[Saved data entries]
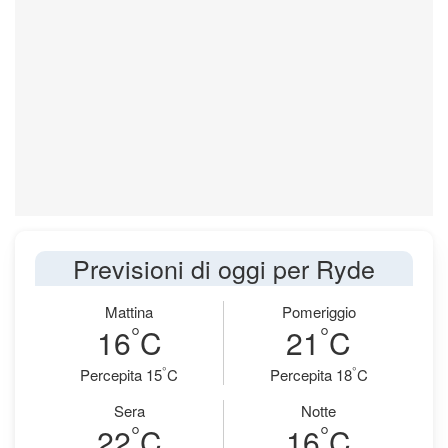
Previsioni di oggi per Ryde
Mattina
Pomeriggio
°
°
16
C
21
C
°
°
Percepita 15
C
Percepita 18
C
Sera
Notte
°
°
22
C
16
C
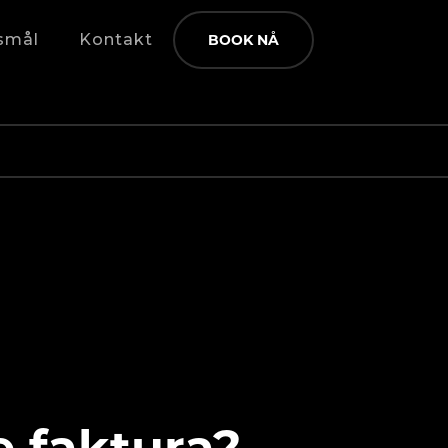
smål
Kontakt
BOOK NÅ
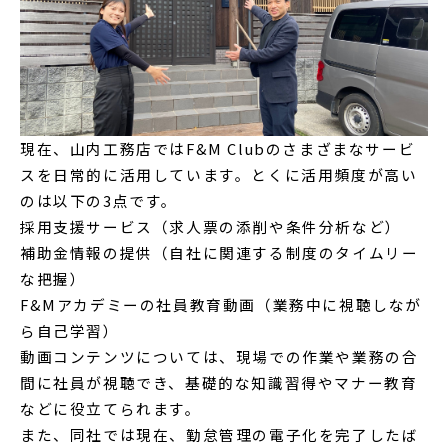
現在、山内工務店ではF&M Clubのさまざまなサービ
スを日常的に活用しています。とくに活用頻度が高い
のは以下の3点です。
採用支援サービス（求人票の添削や条件分析など）
補助金情報の提供（自社に関連する制度のタイムリー
な把握）
F&Mアカデミーの社員教育動画（業務中に視聴しなが
ら自己学習）
動画コンテンツについては、現場での作業や業務の合
間に社員が視聴でき、基礎的な知識習得やマナー教育
などに役立てられます。
また、同社では現在、勤怠管理の電子化を完了したば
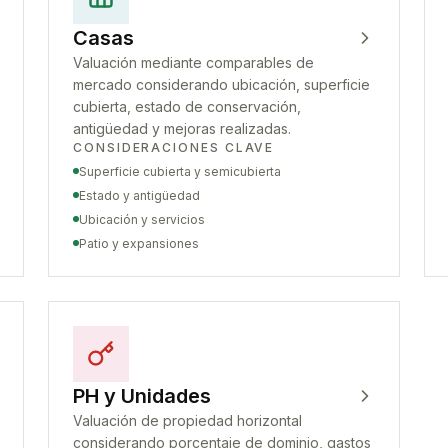
Casas
Valuación mediante comparables de
mercado considerando ubicación, superficie
cubierta, estado de conservación,
antigüedad y mejoras realizadas.
CONSIDERACIONES CLAVE
Superficie cubierta y semicubierta
Estado y antigüedad
Ubicación y servicios
Patio y expansiones
PH y Unidades
Valuación de propiedad horizontal
considerando porcentaje de dominio, gastos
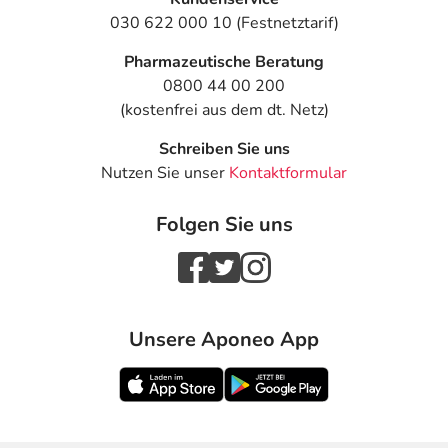
030 622 000 10 (Festnetztarif)
Pharmazeutische Beratung
0800 44 00 200
(kostenfrei aus dem dt. Netz)
Schreiben Sie uns
Nutzen Sie unser
Kontaktformular
Folgen Sie uns
Unsere Aponeo App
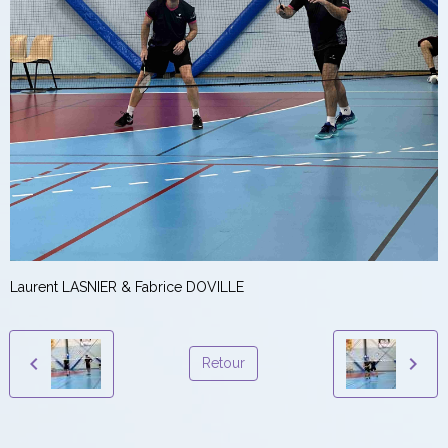
Laurent LASNIER & Fabrice DOVILLE
Retour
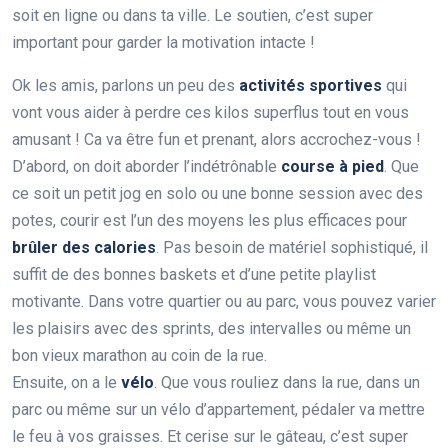
soit en ligne ou dans ta ville. Le soutien, c’est super
important pour garder la motivation intacte !
Ok les amis, parlons un peu des
activités sportives
qui
vont vous aider à perdre ces kilos superflus tout en vous
amusant ! Ca va être fun et prenant, alors accrochez-vous !
D’abord, on doit aborder l’indétrônable
course à pied
. Que
ce soit un petit jog en solo ou une bonne session avec des
potes, courir est l’un des moyens les plus efficaces pour
brûler des calories
. Pas besoin de matériel sophistiqué, il
suffit de des bonnes baskets et d’une petite playlist
motivante. Dans votre quartier ou au parc, vous pouvez varier
les plaisirs avec des sprints, des intervalles ou même un
bon vieux marathon au coin de la rue.
Ensuite, on a le
vélo
. Que vous rouliez dans la rue, dans un
parc ou même sur un vélo d’appartement, pédaler va mettre
le feu à vos graisses. Et cerise sur le gâteau, c’est super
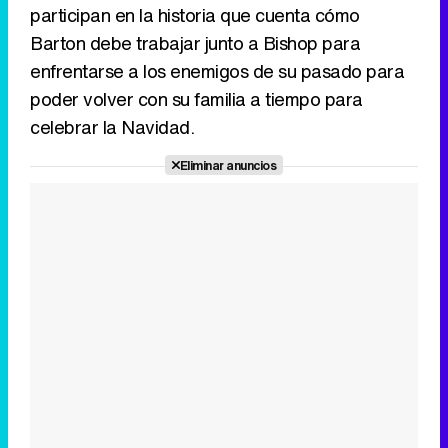
participan en la historia que cuenta cómo
Barton debe trabajar junto a Bishop para
enfrentarse a los enemigos de su pasado para
poder volver con su familia a tiempo para
celebrar la Navidad.
Eliminar anuncios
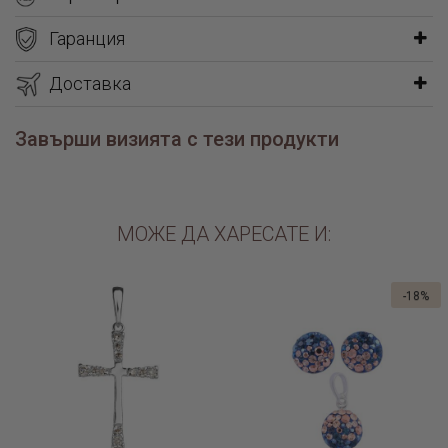
Гаранция
Доставка
Завърши визията с тези продукти
МОЖЕ ДА ХАРЕСАТЕ И:
-18%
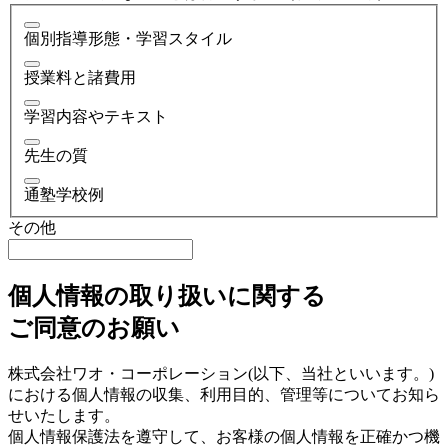
個別指導形態・学習スタイル
授業料と諸費用
学習内容やテキスト
先生の質
通塾学校例
その他
個人情報の取り扱いに関する
ご同意のお願い
株式会社ワオ・コーポレーション(以下、当社といいます。)
における個人情報の収集、利用目的、管理等についてお知ら
せいたします。
個人情報保護法を遵守して、お客様の個人情報を正確かつ機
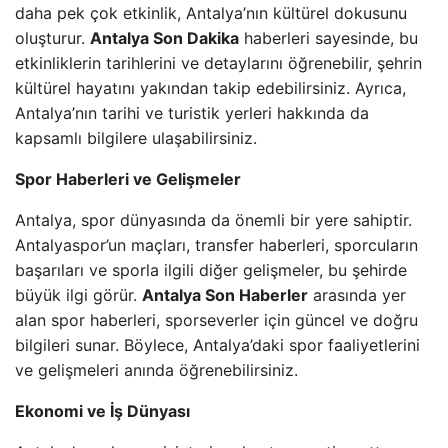
daha pek çok etkinlik, Antalya’nın kültürel dokusunu
oluşturur.
Antalya Son Dakika
haberleri sayesinde, bu
etkinliklerin tarihlerini ve detaylarını öğrenebilir, şehrin
kültürel hayatını yakından takip edebilirsiniz. Ayrıca,
Antalya’nın tarihi ve turistik yerleri hakkında da
kapsamlı bilgilere ulaşabilirsiniz.
Spor Haberleri ve Gelişmeler
Antalya, spor dünyasında da önemli bir yere sahiptir.
Antalyaspor’un maçları, transfer haberleri, sporcuların
başarıları ve sporla ilgili diğer gelişmeler, bu şehirde
büyük ilgi görür.
Antalya Son Haberler
arasında yer
alan spor haberleri, sporseverler için güncel ve doğru
bilgileri sunar. Böylece, Antalya’daki spor faaliyetlerini
ve gelişmeleri anında öğrenebilirsiniz.
Ekonomi ve İş Dünyası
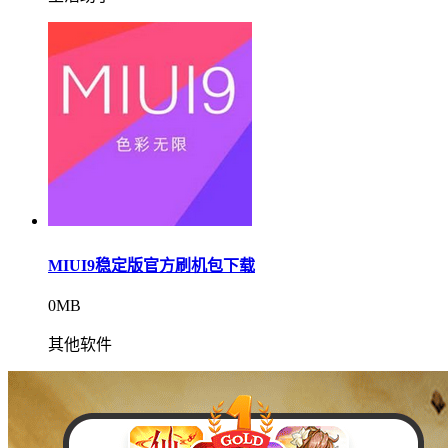
MIUI9稳定版官方刷机包下载
0MB
其他软件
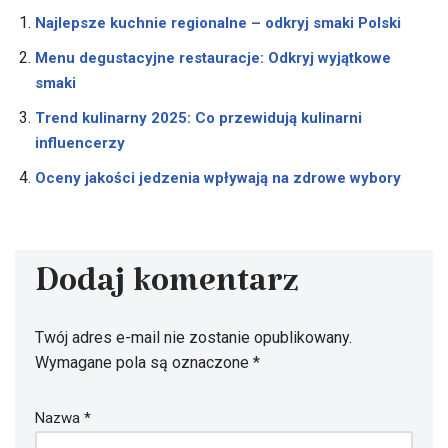
Najlepsze kuchnie regionalne – odkryj smaki Polski
Menu degustacyjne restauracje: Odkryj wyjątkowe
smaki
Trend kulinarny 2025: Co przewidują kulinarni
influencerzy
Oceny jakości jedzenia wpływają na zdrowe wybory
Dodaj komentarz
Twój adres e-mail nie zostanie opublikowany.
Wymagane pola są oznaczone
*
Nazwa
*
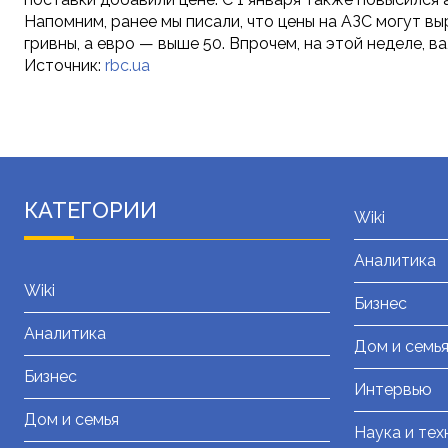
Напомним, ранее мы писали, что цены на АЗС могут вы
гривны, а евро — выше 50. Впрочем, на этой неделе, 
Источник:
rbc.ua
КАТЕГОРИИ
Wiki
Аналитика
Wiki
Бизнес
Аналитика
Дом и семь
Бизнес
Интервью
Дом и семья
Наука и тех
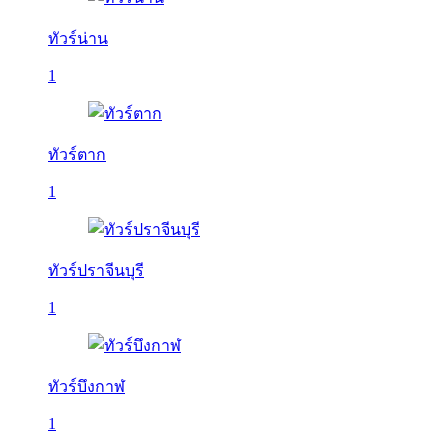
ทัวร์น่าน
1
ทัวร์ตาก
1
ทัวร์ปราจีนบุรี
1
ทัวร์บึงกาฬ
1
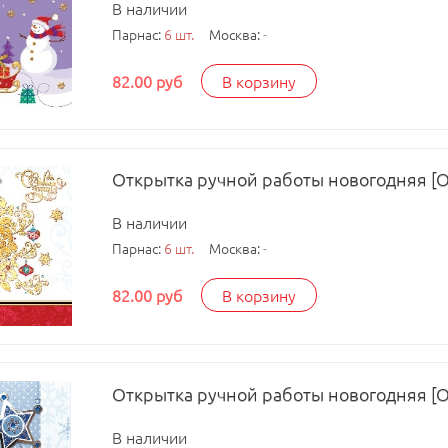
В наличии
Парнас:
6 шт.
Москва:
-
82.00 руб
В корзину
Открытка ручной работы новогодняя [
В наличии
Парнас:
6 шт.
Москва:
-
82.00 руб
В корзину
Открытка ручной работы новогодняя [
В наличии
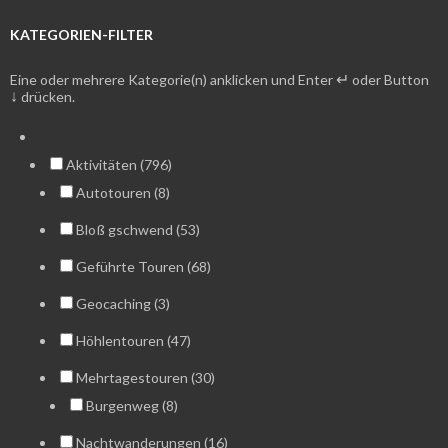
KATEGORIEN-FILTER
↵
Eine oder mehrere Kategorie(n) anklicken und Enter
oder Button
↓
drücken.
Aktivitäten (796)
Autotouren (8)
Bloß gschwend (53)
Geführte Touren (68)
Geocaching (3)
Höhlentouren (47)
Mehrtagestouren (30)
Burgenweg (8)
Nachtwanderungen (16)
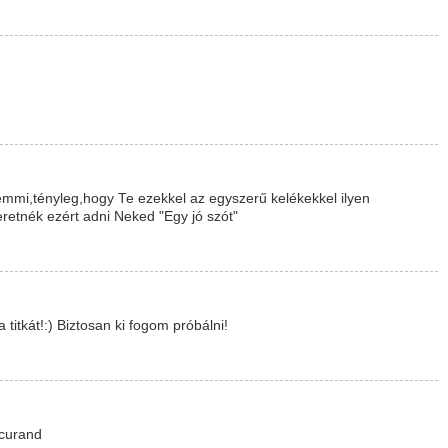
mmi,tényleg,hogy Te ezekkel az egyszerű kelékekkel ilyen
retnék ezért adni Neked "Egy jó szót"
itkát!:) Biztosan ki fogom próbálni!
 curand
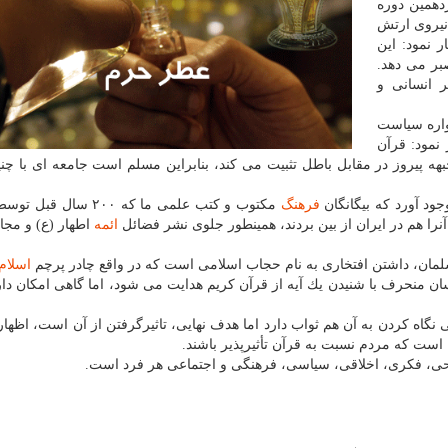
امیه نوزدهمین دوره
 نیروی ارتش
 نمود: این
بر می دهد.
ر انسانی و
مواره سیاست
نمود: قرآن
ه پیروز در مقابل باطل تثبیت می كند، بنابراین مسلم است جامعه ای با چن
ود آورد كه بیگانگان
فرهنگ
مكتوب و كتب علمی ما كه ۲۰۰ سال 
آنرا هم در ایران از بین بردند، همینطور جلوی نشر فضائل
ائمه
اطهار (ع) و مج
سلمان، داشتن افتخاری به نام حجاب اسلامی است كه در واقع چادر پرچم
اسلام
سان منحرف با شنیدن یك آیه از قرآن كریم هدایت می شود، اما گاهی امكان دا
تی نگاه كردن به آن هم ثواب دارد اما هدف نهایی، تاثیرگرفتن از آن است، اظها
ین است كه مردم نسبت به قرآن تأثیرپذیر باشند.
وحی، فكری، اخلاقی، سیاسی، فرهنگی و اجتماعی هر فرد است.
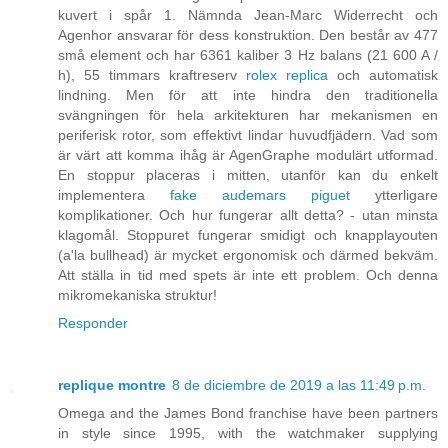
kuvert i spår 1. Nämnda Jean-Marc Widerrecht och
Agenhor ansvarar för dess konstruktion. Den består av 477
små element och har 6361 kaliber 3 Hz balans (21 600 A /
h), 55 timmars kraftreserv
rolex replica
och automatisk
lindning. Men för att inte hindra den traditionella
svängningen för hela arkitekturen har mekanismen en
periferisk rotor, som effektivt lindar huvudfjädern. Vad som
är värt att komma ihåg är AgenGraphe modulärt utformad.
En stoppur placeras i mitten, utanför kan du enkelt
implementera
fake audemars piguet
ytterligare
komplikationer. Och hur fungerar allt detta? - utan minsta
klagomål. Stoppuret fungerar smidigt och knapplayouten
(a'la bullhead) är mycket ergonomisk och därmed bekväm.
Att ställa in tid med spets är inte ett problem. Och denna
mikromekaniska struktur!
Responder
replique montre
8 de diciembre de 2019 a las 11:49 p.m.
Omega and the James Bond franchise have been partners
in style since 1995, with the watchmaker supplying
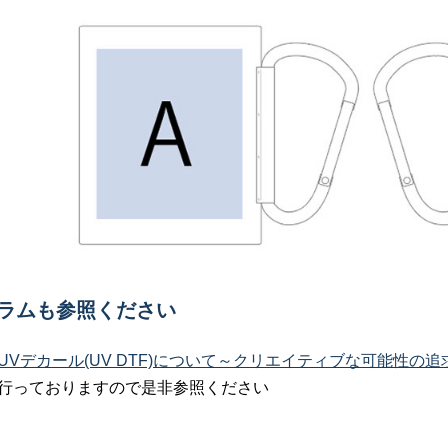
コラムも参照ください
UVデカール(UV DTF)について～クリエイティブな可能性の追
行っておりますので是非参照ください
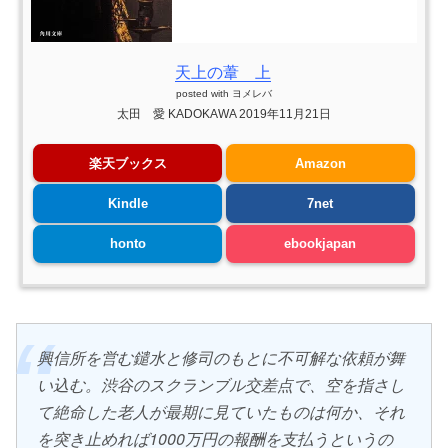
天上の葦 上
posted with
ヨメレバ
太田 愛 KADOKAWA 2019年11月21日
楽天ブックス
Amazon
Kindle
7net
honto
ebookjapan
興信所を営む鑓水と修司のもとに不可解な依頼が舞
い込む。渋谷のスクランブル交差点で、空を指さし
て絶命した老人が最期に見ていたものは何か、それ
を突き止めれば1000万円の報酬を支払うというの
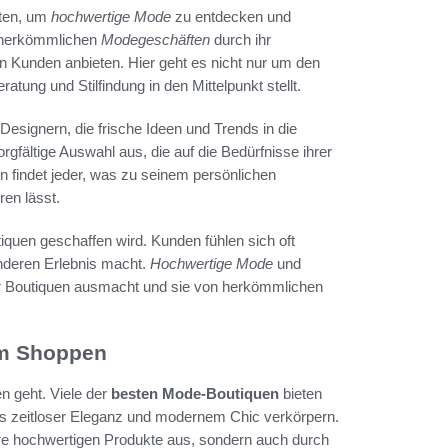
iten, um
hochwertige Mode
zu entdecken und
n herkömmlichen
Modegeschäften
durch ihr
en Kunden anbieten. Hier geht es nicht nur um den
tung und Stilfindung in den Mittelpunkt stellt.
Designern, die frische Ideen und Trends in die
gfältige Auswahl aus, die auf die Bedürfnisse ihrer
n findet jeder, was zu seinem persönlichen
ren lässt.
tiquen geschaffen wird. Kunden fühlen sich oft
nderen Erlebnis macht.
Hochwertige Mode
und
er Boutiquen ausmacht und sie von herkömmlichen
um Shoppen
n geht. Viele der
besten Mode-Boutiquen
bieten
us zeitloser Eleganz und modernem Chic verkörpern.
hre hochwertigen Produkte aus, sondern auch durch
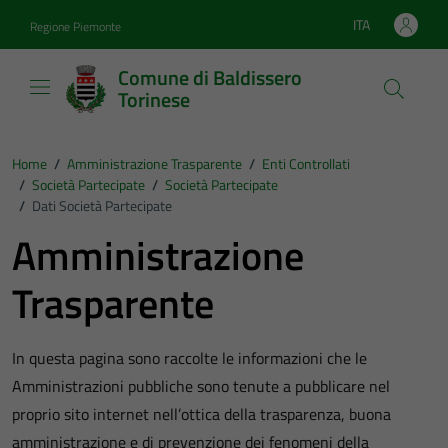
Vai ai contenuti
Vai al footer
ITA
Regione Piemonte
Lingua attiva:
Comune di Baldissero
Torinese
Home
/
Amministrazione Trasparente
/
Enti Controllati
/
Società Partecipate
/
Società Partecipate
/
Dati Società Partecipate
Amministrazione
Trasparente
In questa pagina sono raccolte le informazioni che le
Amministrazioni pubbliche sono tenute a pubblicare nel
proprio sito internet nell’ottica della trasparenza, buona
amministrazione e di prevenzione dei fenomeni della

◆ **Problem requirements**: All lines from the one containing "Enti Controllati" down to the final line above are to be restated word for word; leave out the rest.

◆ **Answer**:
Enti Controllati
/
Società Partecipate
/
Società Partecipate
/
Dati Società Partecipate
Amministrazione
Trasparente
In questa pagina sono raccolte le informazioni che le
Amministrazioni pubbliche sono tenute a pubblicare nel
proprio sito internet nell’ottica della trasparenza, buona
amministrazione e di prevenzione dei fenomeni della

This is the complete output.